One Man Can
One Man Can

Promoting gender equality in HIV and GBV intervention research

  • Althea Anderson

Over the past two decades, gender inequality has been identified as a key determinant for women’s and girls’ vulnerability to HIV and gender-based violence (GBV). In Sub-Saharan Africa, the evidence shows that women’s HIV and GBV risk is heightened and sustained because of a host of individual, social, and structural factors, which include shared community norms which reinforce restrictive gender roles and male dominance in relationships. Inequitable gender norms limit women’s ability to protect themselves from HIV and GBV while simultaneously putting social pressure on men to conform to harmful masculine ideals that equate manhood with dominance over women.

Over the past decade, there has been an uptake of HIV and GBV prevention strategies that seek to shift gender norms, with a sustained focus on gender inequality. Several interventions have incorporated community mobilisation as an approach to change inequitable gender norms, to reduce women’s and girls’ risk of exposure to intimate partner violence, and to improve HIV outcomes. Evaluations of these interventions suggest positive effects on individual and interpersonal attitudes and behaviour change. Yet, few interventions have shown a sustained impact in shifting social norms and broader structures (political economic and cultural systems) that interact with and influence gendered beliefs and practices and can increase women’s and girls’ HIV and GBV vulnerability.

‘One Man Can’ Community Mobilization Intervention

To assess whether community mobilisation targeting young men could transform harmful gender norms and decrease women’s HIV vulnerability, Sonke Gender Justice’s One Man Can (OMC) model was adapted and implemented as part of a multi level HIV intervention in Bushbuckridge, a rural area of Mpumalanga, South Africa. The OMC intervention was undertaken in partnership with the University of California San Francisco, the University of North Carolina, and Wits University Rural Public Health and Health Transitions Research Unit (Agincourt). Together, they implemented one of the first randomised controlled trials (RCT) to test a theory-based model of community mobilization to change gender norms and prevent HIV. The aim was to increase awareness about the relationship between gender inequities and HIV and encourage community action to address harmful gender norms and HIV risk. Local men and women were trained to serve as ‘community mobilisers’ to conduct a variety of outreach activities including workshops on gender socialisation, gender power dynamics, and HIV prevention, as well as to serve as positive role models in attitude and behaviour change. Additionally, community action teams (CATs), comprised of volunteer community members, were formed to disseminate knowledge about gender and HIV throughout their communities and raise awareness about the causes and consequences of harmful gender norms and HIV risks.
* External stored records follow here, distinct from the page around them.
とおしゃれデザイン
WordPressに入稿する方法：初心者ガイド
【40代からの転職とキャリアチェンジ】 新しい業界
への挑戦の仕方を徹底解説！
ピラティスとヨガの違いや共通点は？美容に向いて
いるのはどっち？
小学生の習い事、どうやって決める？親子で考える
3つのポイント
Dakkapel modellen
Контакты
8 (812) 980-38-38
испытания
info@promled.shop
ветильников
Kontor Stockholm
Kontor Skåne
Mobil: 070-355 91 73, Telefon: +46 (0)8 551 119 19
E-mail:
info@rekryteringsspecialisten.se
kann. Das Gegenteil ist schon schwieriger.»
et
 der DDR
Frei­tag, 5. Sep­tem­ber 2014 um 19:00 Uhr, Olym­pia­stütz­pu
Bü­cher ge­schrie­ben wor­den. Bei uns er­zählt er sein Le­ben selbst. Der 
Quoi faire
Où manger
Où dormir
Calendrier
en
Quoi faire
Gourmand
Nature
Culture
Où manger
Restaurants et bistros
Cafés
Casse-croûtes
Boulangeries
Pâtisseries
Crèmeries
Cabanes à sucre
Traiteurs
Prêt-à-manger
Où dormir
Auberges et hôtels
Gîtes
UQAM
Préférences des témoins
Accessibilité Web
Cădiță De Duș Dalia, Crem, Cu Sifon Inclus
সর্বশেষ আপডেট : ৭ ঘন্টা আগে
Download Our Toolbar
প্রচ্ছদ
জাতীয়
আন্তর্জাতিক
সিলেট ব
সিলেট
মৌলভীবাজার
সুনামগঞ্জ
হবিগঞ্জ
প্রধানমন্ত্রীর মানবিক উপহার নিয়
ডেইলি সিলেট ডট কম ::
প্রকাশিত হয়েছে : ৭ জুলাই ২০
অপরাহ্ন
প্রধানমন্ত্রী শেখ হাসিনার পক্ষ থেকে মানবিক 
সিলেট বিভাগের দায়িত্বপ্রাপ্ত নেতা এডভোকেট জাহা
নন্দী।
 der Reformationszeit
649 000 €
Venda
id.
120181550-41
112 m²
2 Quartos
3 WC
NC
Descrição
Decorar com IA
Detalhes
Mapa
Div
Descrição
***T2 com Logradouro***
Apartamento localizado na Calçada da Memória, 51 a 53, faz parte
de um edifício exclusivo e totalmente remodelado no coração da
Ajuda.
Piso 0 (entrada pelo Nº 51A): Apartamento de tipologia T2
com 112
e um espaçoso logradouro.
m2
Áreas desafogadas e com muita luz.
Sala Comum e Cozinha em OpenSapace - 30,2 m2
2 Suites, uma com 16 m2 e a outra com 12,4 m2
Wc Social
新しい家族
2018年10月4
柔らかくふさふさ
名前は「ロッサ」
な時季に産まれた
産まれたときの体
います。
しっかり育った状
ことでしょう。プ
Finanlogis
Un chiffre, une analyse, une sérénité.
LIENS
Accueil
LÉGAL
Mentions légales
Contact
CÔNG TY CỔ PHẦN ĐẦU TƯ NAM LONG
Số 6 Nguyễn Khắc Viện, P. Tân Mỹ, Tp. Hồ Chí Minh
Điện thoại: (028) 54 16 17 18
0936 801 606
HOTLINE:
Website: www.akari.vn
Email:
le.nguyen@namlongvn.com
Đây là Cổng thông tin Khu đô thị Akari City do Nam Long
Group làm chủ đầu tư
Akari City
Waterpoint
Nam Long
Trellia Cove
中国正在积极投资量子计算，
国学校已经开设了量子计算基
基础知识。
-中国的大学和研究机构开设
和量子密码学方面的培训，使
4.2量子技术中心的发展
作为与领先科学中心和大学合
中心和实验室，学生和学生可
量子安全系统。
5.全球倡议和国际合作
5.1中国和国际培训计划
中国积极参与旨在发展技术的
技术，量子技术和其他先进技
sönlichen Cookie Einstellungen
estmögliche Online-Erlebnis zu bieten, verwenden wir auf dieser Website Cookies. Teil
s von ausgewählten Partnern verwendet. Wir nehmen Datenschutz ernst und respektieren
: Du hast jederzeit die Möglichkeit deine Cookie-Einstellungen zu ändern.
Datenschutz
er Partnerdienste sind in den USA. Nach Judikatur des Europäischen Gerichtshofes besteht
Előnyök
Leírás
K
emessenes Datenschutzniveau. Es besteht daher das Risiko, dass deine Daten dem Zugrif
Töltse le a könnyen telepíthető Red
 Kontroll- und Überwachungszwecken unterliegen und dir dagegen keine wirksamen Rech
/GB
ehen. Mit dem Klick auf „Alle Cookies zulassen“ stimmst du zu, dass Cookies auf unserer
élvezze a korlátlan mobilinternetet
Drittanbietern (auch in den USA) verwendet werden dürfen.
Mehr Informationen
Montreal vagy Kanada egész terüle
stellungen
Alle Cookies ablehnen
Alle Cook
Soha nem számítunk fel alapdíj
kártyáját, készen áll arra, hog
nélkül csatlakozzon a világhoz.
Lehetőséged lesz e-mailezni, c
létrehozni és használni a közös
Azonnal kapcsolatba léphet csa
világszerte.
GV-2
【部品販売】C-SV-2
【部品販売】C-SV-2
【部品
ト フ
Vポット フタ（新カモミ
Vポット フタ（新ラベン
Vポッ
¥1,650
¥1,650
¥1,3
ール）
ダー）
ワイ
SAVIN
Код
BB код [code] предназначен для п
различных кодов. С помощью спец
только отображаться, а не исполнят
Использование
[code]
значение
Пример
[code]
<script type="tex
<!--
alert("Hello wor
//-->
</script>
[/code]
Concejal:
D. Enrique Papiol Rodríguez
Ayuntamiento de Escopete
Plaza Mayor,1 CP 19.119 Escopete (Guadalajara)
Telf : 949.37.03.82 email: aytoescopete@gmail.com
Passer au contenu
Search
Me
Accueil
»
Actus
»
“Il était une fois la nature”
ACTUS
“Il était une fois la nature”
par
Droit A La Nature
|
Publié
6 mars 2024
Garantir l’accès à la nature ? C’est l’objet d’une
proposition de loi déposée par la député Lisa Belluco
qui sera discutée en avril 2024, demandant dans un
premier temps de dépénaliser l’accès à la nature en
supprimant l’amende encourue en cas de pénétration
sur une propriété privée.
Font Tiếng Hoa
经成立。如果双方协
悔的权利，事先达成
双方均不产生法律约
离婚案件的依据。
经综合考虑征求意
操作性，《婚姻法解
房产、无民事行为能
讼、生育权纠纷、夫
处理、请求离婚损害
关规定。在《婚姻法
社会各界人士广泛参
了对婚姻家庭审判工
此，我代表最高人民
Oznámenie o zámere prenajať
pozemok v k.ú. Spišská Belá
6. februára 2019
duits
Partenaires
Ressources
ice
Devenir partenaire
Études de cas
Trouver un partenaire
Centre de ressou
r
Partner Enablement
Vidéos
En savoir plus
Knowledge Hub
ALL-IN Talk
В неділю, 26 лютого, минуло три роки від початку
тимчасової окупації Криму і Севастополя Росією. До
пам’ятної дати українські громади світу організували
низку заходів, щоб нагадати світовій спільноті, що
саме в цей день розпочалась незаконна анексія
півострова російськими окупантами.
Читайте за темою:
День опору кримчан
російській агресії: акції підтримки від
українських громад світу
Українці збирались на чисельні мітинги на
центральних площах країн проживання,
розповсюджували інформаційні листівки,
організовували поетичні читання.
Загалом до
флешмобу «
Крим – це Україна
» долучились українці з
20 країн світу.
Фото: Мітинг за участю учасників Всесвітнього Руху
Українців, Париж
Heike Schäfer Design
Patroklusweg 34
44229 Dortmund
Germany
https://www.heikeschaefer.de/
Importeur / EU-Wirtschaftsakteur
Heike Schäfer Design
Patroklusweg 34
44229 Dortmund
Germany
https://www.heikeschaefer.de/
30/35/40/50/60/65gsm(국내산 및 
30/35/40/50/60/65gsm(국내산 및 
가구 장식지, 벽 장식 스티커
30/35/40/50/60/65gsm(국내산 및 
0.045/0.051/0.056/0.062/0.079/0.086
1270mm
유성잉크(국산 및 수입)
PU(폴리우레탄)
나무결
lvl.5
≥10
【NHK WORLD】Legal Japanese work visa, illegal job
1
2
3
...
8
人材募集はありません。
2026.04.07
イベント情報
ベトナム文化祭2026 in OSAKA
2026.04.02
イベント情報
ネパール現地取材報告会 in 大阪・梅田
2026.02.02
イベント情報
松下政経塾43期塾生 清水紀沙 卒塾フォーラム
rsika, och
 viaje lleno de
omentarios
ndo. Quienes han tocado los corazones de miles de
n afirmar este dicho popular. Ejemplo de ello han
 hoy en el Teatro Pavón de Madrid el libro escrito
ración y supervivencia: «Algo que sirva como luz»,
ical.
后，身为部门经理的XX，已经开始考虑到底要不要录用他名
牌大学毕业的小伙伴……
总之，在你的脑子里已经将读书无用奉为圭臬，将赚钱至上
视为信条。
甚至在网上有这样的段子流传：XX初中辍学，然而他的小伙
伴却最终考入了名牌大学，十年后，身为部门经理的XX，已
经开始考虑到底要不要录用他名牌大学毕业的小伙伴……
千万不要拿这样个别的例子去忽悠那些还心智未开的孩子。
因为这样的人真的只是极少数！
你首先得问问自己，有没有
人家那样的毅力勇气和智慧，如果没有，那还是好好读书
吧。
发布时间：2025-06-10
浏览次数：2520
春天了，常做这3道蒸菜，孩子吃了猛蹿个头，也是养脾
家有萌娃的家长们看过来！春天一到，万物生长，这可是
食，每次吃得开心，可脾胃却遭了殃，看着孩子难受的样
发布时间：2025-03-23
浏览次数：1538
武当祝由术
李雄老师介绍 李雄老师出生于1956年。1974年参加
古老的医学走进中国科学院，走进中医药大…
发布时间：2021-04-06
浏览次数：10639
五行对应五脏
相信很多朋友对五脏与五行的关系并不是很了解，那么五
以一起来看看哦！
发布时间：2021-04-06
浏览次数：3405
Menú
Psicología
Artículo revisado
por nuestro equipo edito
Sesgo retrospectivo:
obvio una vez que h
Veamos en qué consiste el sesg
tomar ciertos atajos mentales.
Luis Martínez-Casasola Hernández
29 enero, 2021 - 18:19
Analysis of qualitative data from the study revealed substantial attitudinal and moderate behavioural changes around GBV and HIV risk amongst OMC community mobilisers, as well as amongst CAT members and community members exposed to the intervention. These findings are also supported by quantitative survey data from the study showing that community mobilisation was associated with a greater reduction in experiences of IPV among young women as well as higher HIV testing uptake among men and women when comparing intervention and control communities. At the interpersonal level, data suggest the OMC intervention improved partner communication and the division of labour between men and women in the home. Also, community mobilisers and CAT members served as role models in advocating for gender equality, presenting alternative masculine ideals, and consistently putting into practice the gender equitable values and beliefs they upheld.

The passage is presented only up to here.